EXERCISE PROMPT
Give the number of lines in the material below that contain the word "TheBottleneck", and nothing else.
━━━━━━━━━━━━━━━━
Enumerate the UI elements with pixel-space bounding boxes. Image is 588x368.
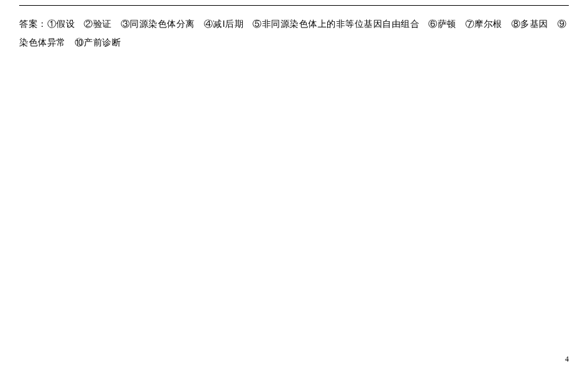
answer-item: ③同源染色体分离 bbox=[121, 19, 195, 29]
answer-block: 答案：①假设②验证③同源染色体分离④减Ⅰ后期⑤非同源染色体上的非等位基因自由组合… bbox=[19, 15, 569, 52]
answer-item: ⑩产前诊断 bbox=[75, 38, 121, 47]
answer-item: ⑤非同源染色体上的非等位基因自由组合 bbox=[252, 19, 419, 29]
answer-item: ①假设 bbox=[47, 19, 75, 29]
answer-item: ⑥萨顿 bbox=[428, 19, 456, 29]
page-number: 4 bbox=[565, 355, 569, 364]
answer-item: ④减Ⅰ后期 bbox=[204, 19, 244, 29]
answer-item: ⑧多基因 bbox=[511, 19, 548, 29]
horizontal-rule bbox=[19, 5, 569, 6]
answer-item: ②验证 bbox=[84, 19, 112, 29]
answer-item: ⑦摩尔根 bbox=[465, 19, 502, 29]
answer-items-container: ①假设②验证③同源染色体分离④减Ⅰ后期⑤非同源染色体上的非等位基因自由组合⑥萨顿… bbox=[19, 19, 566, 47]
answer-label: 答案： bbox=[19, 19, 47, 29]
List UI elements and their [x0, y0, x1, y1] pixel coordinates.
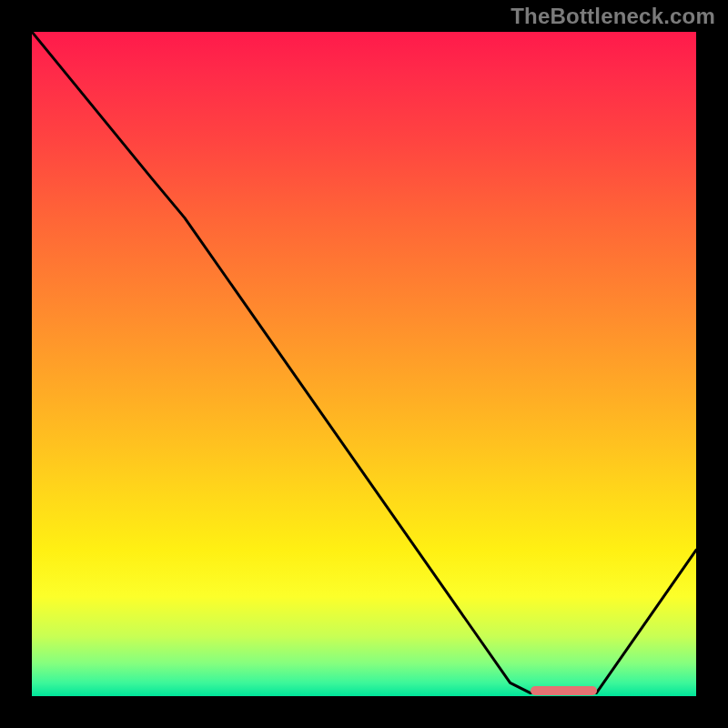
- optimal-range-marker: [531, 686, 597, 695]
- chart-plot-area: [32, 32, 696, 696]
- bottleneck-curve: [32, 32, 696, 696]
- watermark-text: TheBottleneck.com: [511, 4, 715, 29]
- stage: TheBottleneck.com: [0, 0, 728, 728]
━━━━━━━━━━━━━━━━
OUTPUT FOR THIS EXERCISE
2